**Aim of the exercise**. Return the entries verbatim and drop every picture.

Stored data
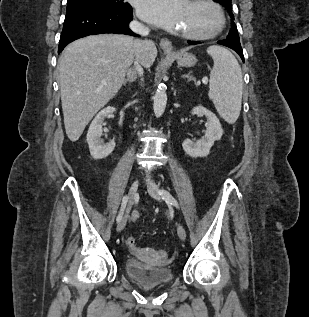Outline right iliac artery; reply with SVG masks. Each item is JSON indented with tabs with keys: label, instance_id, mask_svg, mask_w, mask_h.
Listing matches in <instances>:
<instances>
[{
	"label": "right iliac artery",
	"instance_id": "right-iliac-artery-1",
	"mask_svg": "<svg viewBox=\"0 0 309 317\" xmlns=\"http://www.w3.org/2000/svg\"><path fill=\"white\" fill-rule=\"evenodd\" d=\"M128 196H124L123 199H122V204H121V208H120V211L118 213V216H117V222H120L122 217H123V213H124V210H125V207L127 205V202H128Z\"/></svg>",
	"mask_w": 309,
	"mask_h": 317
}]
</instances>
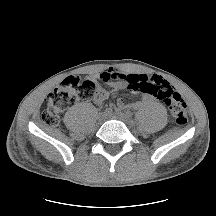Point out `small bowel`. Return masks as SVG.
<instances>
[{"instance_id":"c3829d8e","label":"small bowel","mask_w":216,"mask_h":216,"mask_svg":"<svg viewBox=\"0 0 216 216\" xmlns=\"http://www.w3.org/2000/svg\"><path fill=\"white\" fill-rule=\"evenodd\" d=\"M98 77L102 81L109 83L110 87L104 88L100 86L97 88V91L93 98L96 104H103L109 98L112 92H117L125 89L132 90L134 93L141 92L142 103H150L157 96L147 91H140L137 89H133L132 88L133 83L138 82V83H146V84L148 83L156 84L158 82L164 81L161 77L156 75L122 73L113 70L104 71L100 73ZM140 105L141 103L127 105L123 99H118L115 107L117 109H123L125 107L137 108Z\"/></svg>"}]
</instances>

**Response to the exercise**.
Outline right iliac artery; reply with SVG masks. Each item is JSON indented with tabs with keys: label, instance_id, mask_svg, mask_w, mask_h.
Listing matches in <instances>:
<instances>
[{
	"label": "right iliac artery",
	"instance_id": "right-iliac-artery-1",
	"mask_svg": "<svg viewBox=\"0 0 309 317\" xmlns=\"http://www.w3.org/2000/svg\"><path fill=\"white\" fill-rule=\"evenodd\" d=\"M128 196H124L123 199H122V204H121V208H120V211L118 213V216H117V222H120L122 217H123V213H124V210H125V207L127 205V202H128Z\"/></svg>",
	"mask_w": 309,
	"mask_h": 317
}]
</instances>
Point out `small bowel`. Return masks as SVG.
<instances>
[{"instance_id":"c3829d8e","label":"small bowel","mask_w":216,"mask_h":216,"mask_svg":"<svg viewBox=\"0 0 216 216\" xmlns=\"http://www.w3.org/2000/svg\"><path fill=\"white\" fill-rule=\"evenodd\" d=\"M98 77L102 81L109 83L110 87L104 88L100 86L97 88V91L93 98L96 104H103L109 98L112 92H117L125 89L132 90L134 93L141 92L142 103H150L157 96L147 91H140L137 89H133L132 88L133 83L138 82V83H146V84L148 83L156 84L158 82L164 81L161 77L156 75L122 73L113 70L104 71L100 73ZM140 105L141 103L127 105L123 99H118L115 107L117 109H123L125 107L137 108Z\"/></svg>"}]
</instances>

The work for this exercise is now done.